Bei einer der regelmäßigen Kontrollen der Geräte wurde festgestellt, dass an der verbliebenen Doppelschaukel wie auch an der Kletterkombination mit Rutsche Pilze das Holz zersetzen. Deshalb wurde die Doppelschaukel kurzfristig für 2130 Euro ersetzt und auch eine neue „Sandbaustelle“ für 6750 Euro in diesem Jahr angeschafft. „Beides wird in 14 Tagen, nach der Abnahme und dem Aushärten des Betons freigegeben.“

Die Ausstattung des Platzes mit Sport- und Spielanlagen für summa summarum 180 000 Euro ist nun komplett, mit 50 000 Euro schlug dabei allein der „geräuscharme Ballfangzaun“ zu Buche.

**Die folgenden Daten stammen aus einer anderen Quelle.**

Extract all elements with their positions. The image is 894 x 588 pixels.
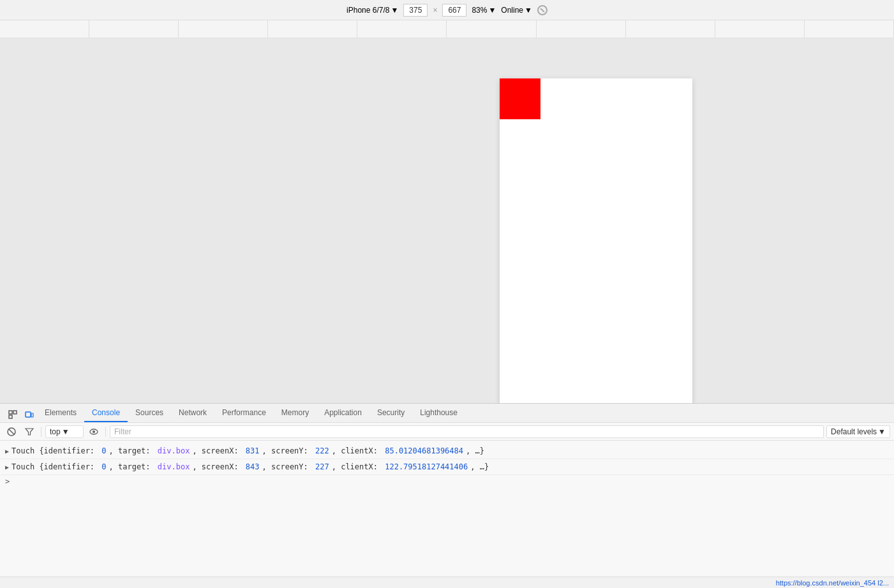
device-selector[interactable]: iPhone 6/7/8 ▼ bbox=[346, 6, 398, 15]
address-segment-8 bbox=[626, 20, 715, 38]
context-arrow: ▼ bbox=[62, 427, 70, 436]
filter-input[interactable] bbox=[110, 425, 824, 438]
svg-rect-1 bbox=[13, 411, 17, 414]
levels-arrow: ▼ bbox=[878, 427, 886, 436]
address-bar bbox=[0, 20, 894, 38]
toolbar-separator-2 bbox=[105, 427, 106, 437]
levels-value: Default levels bbox=[831, 427, 877, 436]
browser-toolbar: iPhone 6/7/8 ▼ × 83% ▼ Online ▼ bbox=[0, 0, 894, 20]
address-segment-3 bbox=[179, 20, 268, 38]
clear-console-icon[interactable] bbox=[4, 424, 19, 439]
zoom-value: 83% bbox=[472, 6, 487, 15]
tab-network[interactable]: Network bbox=[171, 404, 214, 422]
svg-point-9 bbox=[93, 430, 95, 433]
device-dropdown-arrow: ▼ bbox=[391, 6, 398, 15]
tab-console[interactable]: Console bbox=[84, 404, 128, 422]
tab-security[interactable]: Security bbox=[369, 404, 412, 422]
address-segment-1 bbox=[0, 20, 89, 38]
tab-memory[interactable]: Memory bbox=[274, 404, 317, 422]
svg-rect-4 bbox=[31, 413, 33, 417]
svg-marker-7 bbox=[26, 429, 33, 435]
device-name: iPhone 6/7/8 bbox=[346, 6, 389, 15]
address-segment-2 bbox=[89, 20, 179, 38]
tab-application[interactable]: Application bbox=[317, 404, 369, 422]
address-segment-9 bbox=[715, 20, 805, 38]
red-box bbox=[500, 78, 540, 119]
console-content: ▶ Touch {identifier: 0, target: div.box,… bbox=[0, 441, 894, 588]
prompt-symbol: > bbox=[5, 477, 10, 486]
svg-line-6 bbox=[9, 429, 15, 434]
viewport-area bbox=[0, 38, 894, 421]
devtools-icon-group bbox=[5, 407, 37, 422]
context-value: top bbox=[50, 427, 61, 436]
toolbar-separator-1 bbox=[41, 427, 41, 437]
zoom-arrow: ▼ bbox=[488, 6, 496, 15]
address-segment-7 bbox=[537, 20, 626, 38]
network-arrow: ▼ bbox=[525, 6, 532, 15]
inspect-icon[interactable] bbox=[5, 407, 20, 422]
address-segment-6 bbox=[447, 20, 536, 38]
context-selector[interactable]: top ▼ bbox=[45, 425, 84, 438]
console-line-1: ▶ Touch {identifier: 0, target: div.box,… bbox=[0, 443, 894, 459]
svg-rect-0 bbox=[9, 411, 12, 414]
svg-rect-3 bbox=[26, 412, 31, 417]
status-bar: https://blog.csdn.net/weixin_454 l2... bbox=[0, 577, 894, 588]
network-status: Online bbox=[501, 6, 523, 15]
expand-arrow-1[interactable]: ▶ bbox=[5, 446, 9, 456]
filter-icon[interactable] bbox=[22, 424, 37, 439]
no-entry-icon bbox=[537, 5, 548, 15]
width-input[interactable] bbox=[403, 4, 428, 17]
tab-performance[interactable]: Performance bbox=[214, 404, 274, 422]
svg-rect-2 bbox=[9, 415, 12, 418]
expand-arrow-2[interactable]: ▶ bbox=[5, 462, 9, 472]
eye-icon[interactable] bbox=[86, 424, 101, 439]
console-prompt[interactable]: > bbox=[0, 475, 894, 488]
tab-elements[interactable]: Elements bbox=[37, 404, 84, 422]
status-url: https://blog.csdn.net/weixin_454 l2... bbox=[776, 579, 889, 587]
devtools-secondary-toolbar: top ▼ Default levels ▼ bbox=[0, 423, 894, 441]
address-segment-4 bbox=[268, 20, 357, 38]
address-segment-5 bbox=[357, 20, 447, 38]
tab-sources[interactable]: Sources bbox=[128, 404, 171, 422]
dimension-separator: × bbox=[433, 6, 437, 15]
device-toggle-icon[interactable] bbox=[22, 407, 37, 422]
network-selector[interactable]: Online ▼ bbox=[501, 6, 532, 15]
mobile-preview-frame bbox=[500, 78, 692, 422]
devtools-panel: Elements Console Sources Network Perform… bbox=[0, 403, 894, 588]
levels-dropdown[interactable]: Default levels ▼ bbox=[826, 425, 890, 438]
devtools-tabs: Elements Console Sources Network Perform… bbox=[0, 404, 894, 423]
zoom-selector[interactable]: 83% ▼ bbox=[472, 6, 496, 15]
height-input[interactable] bbox=[442, 4, 466, 17]
address-segment-10 bbox=[805, 20, 894, 38]
tab-lighthouse[interactable]: Lighthouse bbox=[412, 404, 465, 422]
console-line-2: ▶ Touch {identifier: 0, target: div.box,… bbox=[0, 459, 894, 475]
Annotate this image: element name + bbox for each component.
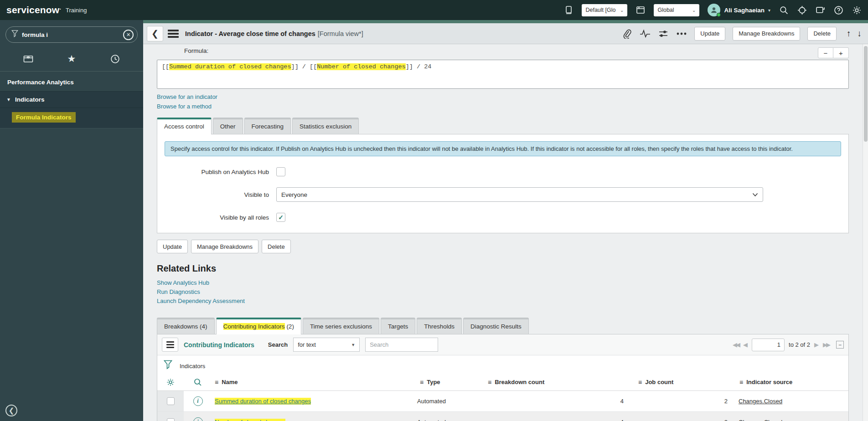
- last-page-icon[interactable]: ▶▶: [823, 341, 829, 348]
- related-list-tab-contributing-indicators[interactable]: Contributing Indicators (2): [216, 318, 301, 334]
- sidebar-section-indicators[interactable]: ▼ Indicators: [0, 91, 143, 108]
- sidebar-item-formula-indicators[interactable]: Formula Indicators: [12, 112, 76, 123]
- list-filter-icon[interactable]: [164, 360, 172, 372]
- indicator-name-link[interactable]: Summed duration of closed changes: [215, 398, 311, 405]
- list-search-icon[interactable]: [184, 378, 212, 387]
- manage-breakdowns-button[interactable]: Manage Breakdowns: [191, 240, 258, 253]
- app-header: servicenow. Training Default [Glo ⌄ Glob…: [0, 0, 868, 20]
- manage-breakdowns-button[interactable]: Manage Breakdowns: [733, 27, 800, 41]
- tab-forecasting[interactable]: Forecasting: [244, 118, 291, 134]
- expand-all-sections-button[interactable]: +: [833, 47, 849, 58]
- servicenow-logo[interactable]: servicenow.: [6, 5, 61, 15]
- publish-checkbox[interactable]: [276, 167, 285, 176]
- list-pagination: ◀◀ ◀ to 2 of 2 ▶ ▶▶ −: [733, 339, 844, 351]
- column-menu-icon[interactable]: ≡: [638, 379, 642, 386]
- activity-stream-icon[interactable]: [640, 28, 651, 39]
- visible-to-value: Everyone: [281, 191, 307, 198]
- global-search-icon[interactable]: [779, 5, 789, 15]
- sidebars-icon[interactable]: [563, 5, 574, 15]
- accent-strip: [143, 20, 868, 23]
- update-button[interactable]: Update: [694, 27, 725, 41]
- page-range-label: to 2 of 2: [789, 341, 810, 348]
- page-number-input[interactable]: [752, 339, 785, 351]
- navigator-tabs: ★: [0, 48, 143, 72]
- scrollbar-thumb[interactable]: [864, 46, 868, 142]
- show-analytics-hub-link[interactable]: Show Analytics Hub: [157, 278, 849, 288]
- previous-record-icon[interactable]: ↑: [847, 29, 851, 39]
- formula-field[interactable]: [[Summed duration of closed changes]] / …: [157, 60, 849, 89]
- next-record-icon[interactable]: ↓: [858, 29, 862, 39]
- collapse-list-icon[interactable]: −: [836, 341, 844, 349]
- sidebar-toggle-button[interactable]: ❮: [5, 405, 17, 416]
- navigator-search-input[interactable]: [22, 31, 119, 38]
- attachment-icon[interactable]: [621, 28, 632, 39]
- next-page-icon[interactable]: ▶: [814, 341, 819, 348]
- column-menu-icon[interactable]: ≡: [420, 379, 424, 386]
- row-checkbox[interactable]: [167, 397, 175, 405]
- personalize-form-icon[interactable]: [658, 28, 669, 39]
- tab-label: Diagnostic Results: [470, 323, 522, 330]
- tab-label: Breakdowns (4): [164, 323, 207, 330]
- application-picker[interactable]: Global ⌄: [654, 4, 699, 16]
- info-message: Specify access control for this indicato…: [165, 141, 841, 156]
- column-menu-icon[interactable]: ≡: [739, 379, 743, 386]
- formula-label: Formula:: [184, 47, 208, 54]
- related-list-tab-time-series-exclusions[interactable]: Time series exclusions: [303, 318, 379, 334]
- user-menu[interactable]: Ali Saghaeian ▾: [708, 4, 770, 16]
- tab-statistics-exclusion[interactable]: Statistics exclusion: [292, 118, 359, 134]
- tab-access-control[interactable]: Access control: [157, 118, 212, 134]
- form-context-menu-icon[interactable]: [168, 30, 179, 38]
- search-type-select[interactable]: for text ▼: [293, 338, 360, 352]
- column-label: Breakdown count: [495, 379, 544, 385]
- job-count-cell: 2: [636, 419, 737, 421]
- row-checkbox[interactable]: [167, 418, 175, 421]
- list-personalize-icon[interactable]: [157, 378, 184, 387]
- related-list-tab-breakdowns-4[interactable]: Breakdowns (4): [157, 318, 215, 334]
- update-button[interactable]: Update: [157, 240, 188, 253]
- tab-other[interactable]: Other: [213, 118, 243, 134]
- related-list-tab-thresholds[interactable]: Thresholds: [417, 318, 462, 334]
- chat-icon[interactable]: [815, 5, 825, 15]
- first-page-icon[interactable]: ◀◀: [733, 341, 739, 348]
- browse-method-link[interactable]: Browse for a method: [157, 103, 849, 110]
- indicator-name-link[interactable]: Number of closed changes: [215, 419, 285, 421]
- help-icon[interactable]: [833, 5, 843, 15]
- record-preview-icon[interactable]: i: [193, 396, 203, 406]
- more-options-icon[interactable]: [676, 28, 687, 39]
- indicator-source-link[interactable]: Changes.Closed: [739, 398, 782, 405]
- related-list-tab-diagnostic-results[interactable]: Diagnostic Results: [463, 318, 529, 334]
- column-label: Type: [427, 379, 440, 385]
- delete-button[interactable]: Delete: [262, 240, 291, 253]
- visible-all-roles-checkbox[interactable]: ✓: [276, 213, 285, 222]
- main-content: ❮ Indicator - Average close time of chan…: [143, 20, 868, 421]
- list-context-menu-icon[interactable]: [162, 338, 178, 352]
- collapse-all-sections-button[interactable]: −: [818, 47, 833, 58]
- vertical-scrollbar[interactable]: [863, 44, 868, 421]
- column-label: Indicator source: [746, 379, 792, 385]
- visible-to-select[interactable]: Everyone: [276, 187, 763, 202]
- target-icon[interactable]: [797, 5, 807, 15]
- browse-indicator-link[interactable]: Browse for an indicator: [157, 93, 849, 100]
- back-button[interactable]: ❮: [147, 26, 163, 41]
- delete-button[interactable]: Delete: [807, 27, 837, 41]
- column-menu-icon[interactable]: ≡: [215, 379, 218, 386]
- column-menu-icon[interactable]: ≡: [488, 379, 491, 386]
- run-diagnostics-link[interactable]: Run Diagnostics: [157, 288, 849, 297]
- gear-icon[interactable]: [852, 5, 862, 15]
- list-search-input[interactable]: [365, 338, 438, 352]
- update-set-picker[interactable]: Default [Glo ⌄: [582, 4, 627, 16]
- form-view-icon[interactable]: [636, 5, 646, 15]
- related-list-tab-targets[interactable]: Targets: [381, 318, 415, 334]
- previous-page-icon[interactable]: ◀: [743, 341, 748, 348]
- tab-label: Time series exclusions: [310, 323, 372, 330]
- launch-dependency-assessment-link[interactable]: Launch Dependency Assessment: [157, 297, 849, 306]
- indicator-source-link[interactable]: Changes.Closed: [739, 419, 782, 421]
- breakdown-count-cell: 4: [485, 398, 636, 405]
- history-icon[interactable]: [108, 53, 122, 65]
- all-applications-icon[interactable]: [21, 53, 35, 65]
- favorites-icon[interactable]: ★: [65, 53, 78, 65]
- type-cell: Automated: [417, 419, 485, 421]
- user-name: Ali Saghaeian: [724, 7, 765, 14]
- record-preview-icon[interactable]: i: [193, 417, 203, 421]
- clear-search-icon[interactable]: ✕: [123, 30, 134, 40]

Vor Beginn der Arbeiten „hat es zusammen mit der Woba einen Vorstellungstermin für die Gesamtmaßnahme gegeben“, erinnert Kerstin Gloede. Hier konnte jeder Hinweise oder Anregungen vorbringen. Zudem seien Mitarbeiter der Stadt in ständigem Kontakt mit den Nutzern der Spielanlagen. „Auch bei der Auswahl der Spielanlagen für die Grünfläche Bötzower Platz sind Anregungen aus der Bevölkerung eingeflossen“, so Kerstin Gloede vom Tiefbauamt. Als besonders geeignet für die Kleinsten ab drei Jahren seien der Sandspielbereich mit der integrierten Kullerrampe, ebenso der Wasserspielplatz, die vielen Wiesen im Areal und die neue „Sandbaustelle“.